**** Record set ****
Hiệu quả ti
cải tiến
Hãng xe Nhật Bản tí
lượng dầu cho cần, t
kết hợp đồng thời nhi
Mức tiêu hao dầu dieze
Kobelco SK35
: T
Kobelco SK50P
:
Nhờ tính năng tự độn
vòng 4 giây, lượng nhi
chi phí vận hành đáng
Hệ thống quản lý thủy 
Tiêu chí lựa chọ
****
> **Exercise requirements**
Would you repeat, exactly and with nothing added, every line from the line containing "Mức tiêu hao dầu dieze" through the last line of the records above?

> **Expected answer**
Mức tiêu hao dầu dieze
Kobelco SK35
: T
Kobelco SK50P
:
Nhờ tính năng tự độn
vòng 4 giây, lượng nhi
chi phí vận hành đáng
Hệ thống quản lý thủy 
Tiêu chí lựa chọ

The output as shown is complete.